▶ _Task statement_
The entries below contain a line with "phpBB Limited" and a line with "Deze software is". Retype exactly everything from the first down to the second, both included, and nothing else.

▶ _Excerpted records_
=== Begin Enclosure ===
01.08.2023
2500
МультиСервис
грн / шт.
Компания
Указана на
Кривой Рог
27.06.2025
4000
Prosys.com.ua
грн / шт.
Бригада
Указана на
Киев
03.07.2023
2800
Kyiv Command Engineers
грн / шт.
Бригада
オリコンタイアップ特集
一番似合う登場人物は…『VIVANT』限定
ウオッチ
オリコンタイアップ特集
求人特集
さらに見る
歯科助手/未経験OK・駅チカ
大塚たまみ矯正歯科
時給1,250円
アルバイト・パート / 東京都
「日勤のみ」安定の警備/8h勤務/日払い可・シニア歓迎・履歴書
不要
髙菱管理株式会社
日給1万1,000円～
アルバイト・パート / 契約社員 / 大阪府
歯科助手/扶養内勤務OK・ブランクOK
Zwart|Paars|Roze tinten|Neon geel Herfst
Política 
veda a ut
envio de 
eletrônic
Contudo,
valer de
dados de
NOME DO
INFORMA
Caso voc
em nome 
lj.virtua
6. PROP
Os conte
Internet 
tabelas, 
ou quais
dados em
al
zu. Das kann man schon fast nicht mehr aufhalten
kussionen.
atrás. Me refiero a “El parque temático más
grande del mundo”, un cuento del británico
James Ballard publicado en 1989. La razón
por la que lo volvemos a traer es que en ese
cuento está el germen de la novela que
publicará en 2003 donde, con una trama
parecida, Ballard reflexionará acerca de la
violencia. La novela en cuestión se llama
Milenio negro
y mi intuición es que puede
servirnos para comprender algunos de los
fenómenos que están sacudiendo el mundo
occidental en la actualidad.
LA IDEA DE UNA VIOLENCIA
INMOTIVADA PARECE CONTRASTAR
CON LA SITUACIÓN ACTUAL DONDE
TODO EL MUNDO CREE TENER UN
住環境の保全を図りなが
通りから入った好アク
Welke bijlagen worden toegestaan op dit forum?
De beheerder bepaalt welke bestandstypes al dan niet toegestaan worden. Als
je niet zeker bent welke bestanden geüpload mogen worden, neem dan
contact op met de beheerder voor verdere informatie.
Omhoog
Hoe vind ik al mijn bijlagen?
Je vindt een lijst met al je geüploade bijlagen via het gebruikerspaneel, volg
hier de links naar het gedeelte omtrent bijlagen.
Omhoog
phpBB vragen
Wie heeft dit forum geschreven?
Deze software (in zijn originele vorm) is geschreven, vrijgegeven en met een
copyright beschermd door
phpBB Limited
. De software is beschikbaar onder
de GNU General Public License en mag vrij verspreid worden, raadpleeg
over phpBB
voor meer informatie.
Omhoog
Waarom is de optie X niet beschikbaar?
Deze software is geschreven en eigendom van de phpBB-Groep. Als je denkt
=== End Enclosure ===
=== Begin Enclosure ===
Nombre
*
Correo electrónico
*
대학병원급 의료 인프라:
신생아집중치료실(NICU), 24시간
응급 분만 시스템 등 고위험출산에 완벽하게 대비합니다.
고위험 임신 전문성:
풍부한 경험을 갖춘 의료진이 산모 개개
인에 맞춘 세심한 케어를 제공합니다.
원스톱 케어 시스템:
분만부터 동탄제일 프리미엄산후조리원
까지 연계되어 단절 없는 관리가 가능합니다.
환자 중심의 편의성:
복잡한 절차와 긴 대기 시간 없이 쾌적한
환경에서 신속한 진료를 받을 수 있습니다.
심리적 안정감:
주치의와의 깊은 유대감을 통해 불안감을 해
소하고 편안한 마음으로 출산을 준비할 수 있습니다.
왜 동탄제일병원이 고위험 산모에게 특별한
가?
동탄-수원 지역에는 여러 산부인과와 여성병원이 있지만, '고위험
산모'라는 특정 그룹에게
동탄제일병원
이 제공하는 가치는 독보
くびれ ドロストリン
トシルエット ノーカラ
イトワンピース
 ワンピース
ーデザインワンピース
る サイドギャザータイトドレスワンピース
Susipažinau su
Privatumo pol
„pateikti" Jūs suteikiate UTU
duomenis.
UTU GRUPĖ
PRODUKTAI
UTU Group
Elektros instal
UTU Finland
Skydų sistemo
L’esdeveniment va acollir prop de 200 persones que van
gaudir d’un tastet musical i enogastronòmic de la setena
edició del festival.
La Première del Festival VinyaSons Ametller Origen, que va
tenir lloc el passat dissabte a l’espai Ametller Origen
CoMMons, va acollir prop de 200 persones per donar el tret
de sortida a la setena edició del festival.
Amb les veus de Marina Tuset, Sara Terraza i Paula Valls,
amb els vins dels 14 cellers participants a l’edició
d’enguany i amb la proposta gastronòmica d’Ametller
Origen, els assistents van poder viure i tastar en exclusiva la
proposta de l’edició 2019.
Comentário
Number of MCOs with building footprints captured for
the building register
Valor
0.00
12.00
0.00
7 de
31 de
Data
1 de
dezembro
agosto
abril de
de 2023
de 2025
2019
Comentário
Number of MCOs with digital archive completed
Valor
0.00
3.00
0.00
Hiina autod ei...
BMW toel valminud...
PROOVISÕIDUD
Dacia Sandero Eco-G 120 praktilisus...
=== End Enclosure ===
▶ _Result of the exercise_
phpBB Limited
. De software is beschikbaar onder
de GNU General Public License en mag vrij verspreid worden, raadpleeg
over phpBB
voor meer informatie.
Omhoog
Waarom is de optie X niet beschikbaar?
Deze software is geschreven en eigendom van de phpBB-Groep. Als je denkt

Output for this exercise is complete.